Heat, Hyperbole, and Pasta Salad

Post by: Kim

I don’t do well in summer heat.  There are few experiences more unpleasant in this city than that hot breath of stagnant air pushed out of the subway tunnel by an oncoming train.  If left in the sun, I will whine and protest until covered by an awning or sheltered by a tree branch and will happily cross the street to avoid a sunny sidewalk.  So when I watched the weather report yesterday and realized that we were in for yet another bout of 90 degree weather, I moaned and complained bitterly that our forecasted weather was a full ten degrees above the average temperature for mid August.  It’s enough to make me grumpy until fall. 

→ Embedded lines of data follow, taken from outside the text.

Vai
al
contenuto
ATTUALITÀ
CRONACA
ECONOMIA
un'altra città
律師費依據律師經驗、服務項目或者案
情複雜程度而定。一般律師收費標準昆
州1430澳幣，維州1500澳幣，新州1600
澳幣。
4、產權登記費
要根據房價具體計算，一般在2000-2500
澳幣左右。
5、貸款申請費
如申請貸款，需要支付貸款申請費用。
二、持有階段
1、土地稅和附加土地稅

With my sensitivity to heat being what it is, sitting in front of a stove in a kitchen equipped with little else than a window to keep me cool is a daunting task.  Baking has all but ceased for the season and meals that require very little preparation are preferable.  In this sort of weather, I need something simple.  Avocado on toast.  Or pasta salad. 

 

Kitschy as it may be, if well done pasta salad is a beloved part of any al fresco summer meal when the weather is bearable and dinners spent in front of the air conditioner recovering from one’s commute when it’s not.  There are an unlimited number of variations on pasta salad but this one strikes a perfect balance.  The bite of the vinegar and garlic is tempered by a subtle creaminess that is absorbed by the warm pasta.  It’s satisfying without being too creamy or heavy.   It’s also the kind of recipe that allows you to assemble your ingredients in 15 minutes or so in the relative cool of your kitchen before you put on the pasta water and promptly abandon the heat of the stove.  It can be served chilled or at room temperature. 

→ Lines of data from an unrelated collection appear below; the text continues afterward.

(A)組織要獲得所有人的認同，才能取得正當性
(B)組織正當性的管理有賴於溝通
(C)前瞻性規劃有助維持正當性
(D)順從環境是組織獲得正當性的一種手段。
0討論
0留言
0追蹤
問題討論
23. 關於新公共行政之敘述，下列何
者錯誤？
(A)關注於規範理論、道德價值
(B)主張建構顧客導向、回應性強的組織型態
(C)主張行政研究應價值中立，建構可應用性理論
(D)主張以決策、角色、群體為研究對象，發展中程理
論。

This recipe calls for ingredients widely available at any grocery store or market.  If you have difficulty finding capers, keep an eye out for Goya and Roland brands which are widely distributed and decently priced (under $3 at my corner store).  You should have no trouble finishing the jar; although I used to hate them, capers add a subtle briny flavor to any number of dishes and vinaigrettes and can be used as an alternative to anchovies.  Rinse them if the capers are too intense straight from the jar. 

Pasta Salad with Cauliflower

Adapted from Deborah Madison’s Vegetarian Cooking for Everyone

1 medium head cauliflower

1 lb corkscrew pasta

½ to ¾ cup finely chopped scallions

2 tomates, finely diced

1 large shallot or ¼ sweet onion, finely diced

2 cloves garlic, grated or finely minced

¼ cup finely chopped parsley

2 tablespoons capers, rinsed, finely chopped

1/3 cup extra virgin olive oil

2 tablespoons red or white wine vinegar

2 tablespoons mayonnaise or sour cream

1 tablespoon Dijon mustard

Lemon juice, to taste

Salt and pepper, to taste

1 tablespoon chives (optional)

In a large pot, bring 4 liters of salted water to a boil. 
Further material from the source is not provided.